(Updates to U.S. market open)

* Wall Street stocks mixed

* Euro STOXX fall after July gain of 2%

* Euro zone and China factory data suggests economic weakness

* Oil slips from three month high

* Dollar advances again versus yen

Aug 1 (Reuters) - Global stocks were mostly down and oil slipped on Tuesday as declining factory activity in the euro zone and China tempered investors' optimism over global economic prospects and a likely end to U.S. rate hikes.

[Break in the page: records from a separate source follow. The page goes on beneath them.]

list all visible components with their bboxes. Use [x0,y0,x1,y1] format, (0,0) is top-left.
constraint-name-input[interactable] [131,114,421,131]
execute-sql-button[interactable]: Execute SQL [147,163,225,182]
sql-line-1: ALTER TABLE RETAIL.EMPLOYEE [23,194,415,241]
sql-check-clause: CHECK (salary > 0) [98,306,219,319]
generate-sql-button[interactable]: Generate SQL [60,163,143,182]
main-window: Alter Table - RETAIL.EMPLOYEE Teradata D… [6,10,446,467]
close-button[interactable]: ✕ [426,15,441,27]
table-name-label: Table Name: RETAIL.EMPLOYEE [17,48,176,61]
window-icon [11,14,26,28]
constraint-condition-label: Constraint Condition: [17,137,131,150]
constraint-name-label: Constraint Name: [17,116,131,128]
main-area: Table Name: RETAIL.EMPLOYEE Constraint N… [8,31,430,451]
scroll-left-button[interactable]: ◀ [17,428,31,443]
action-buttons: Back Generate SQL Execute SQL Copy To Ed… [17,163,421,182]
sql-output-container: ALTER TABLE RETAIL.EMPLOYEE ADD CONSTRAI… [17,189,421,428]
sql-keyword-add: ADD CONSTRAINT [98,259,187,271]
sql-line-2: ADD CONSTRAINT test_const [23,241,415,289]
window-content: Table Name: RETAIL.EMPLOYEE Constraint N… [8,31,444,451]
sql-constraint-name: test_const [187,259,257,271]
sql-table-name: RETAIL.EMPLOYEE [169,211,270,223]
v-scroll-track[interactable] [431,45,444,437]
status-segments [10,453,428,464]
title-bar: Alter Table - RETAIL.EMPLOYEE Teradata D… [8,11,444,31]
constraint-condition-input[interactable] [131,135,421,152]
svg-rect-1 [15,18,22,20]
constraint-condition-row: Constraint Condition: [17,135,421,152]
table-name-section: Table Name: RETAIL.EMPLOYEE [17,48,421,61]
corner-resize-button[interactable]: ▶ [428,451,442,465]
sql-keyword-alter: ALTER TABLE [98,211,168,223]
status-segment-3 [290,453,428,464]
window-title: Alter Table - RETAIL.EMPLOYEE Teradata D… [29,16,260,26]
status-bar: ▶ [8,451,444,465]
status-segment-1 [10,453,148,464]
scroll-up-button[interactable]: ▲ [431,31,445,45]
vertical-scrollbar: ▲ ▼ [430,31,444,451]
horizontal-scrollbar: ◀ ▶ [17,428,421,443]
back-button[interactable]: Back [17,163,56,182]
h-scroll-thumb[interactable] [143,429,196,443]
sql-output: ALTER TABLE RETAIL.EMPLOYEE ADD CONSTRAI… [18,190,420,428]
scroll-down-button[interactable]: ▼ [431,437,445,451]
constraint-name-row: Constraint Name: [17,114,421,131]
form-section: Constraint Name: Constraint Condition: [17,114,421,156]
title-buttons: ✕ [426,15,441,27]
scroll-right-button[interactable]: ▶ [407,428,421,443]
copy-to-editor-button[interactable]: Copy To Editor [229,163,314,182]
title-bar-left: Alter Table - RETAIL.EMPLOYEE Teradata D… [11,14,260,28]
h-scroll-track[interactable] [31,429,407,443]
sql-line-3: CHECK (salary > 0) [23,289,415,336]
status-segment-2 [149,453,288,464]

On Wall Street, The Dow Jones Industrial Average rose 0.12%, to 35,603.7, the S&P 500 lost 0.29%, to 4,575.84 and the Nasdaq Composite dropped 0.6%, to 14,260.44.

Merck & Co. rose 2.5% as it raised its full-year profit forecast; Pfizer slipped 0.3% as it missed estimates for quarterly revenue; and Caterpillar Inc gained around 4% despite warning of a fall in third-quarter sales and margins.

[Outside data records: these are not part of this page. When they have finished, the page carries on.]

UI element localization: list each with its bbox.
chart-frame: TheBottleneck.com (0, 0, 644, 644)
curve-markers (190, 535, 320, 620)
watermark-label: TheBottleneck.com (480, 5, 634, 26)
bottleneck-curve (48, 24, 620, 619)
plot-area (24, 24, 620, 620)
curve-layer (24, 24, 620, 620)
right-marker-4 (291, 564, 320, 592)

European stocks fell 0.7%, deepening losses through the morning and stepping back from a 2% increase in July, its second month of gains.

UK stocks turned negative, losing 0.3%, though HSBC climbed as much as 3% after announcing a $2 billion share buyback and raising its key profitability target.

Losses accelerated across European markets after data showed manufacturing activity in the bloc contracted in July at the fastest pace since May 2020 amid slumping demand even as factories cut their prices sharply.

The data collided with optimism among investors who are readying for an end to a series of U.S. Federal Reserve interest rate hikes, with an increase last week widely seen as one of the last in its current tightening cycle.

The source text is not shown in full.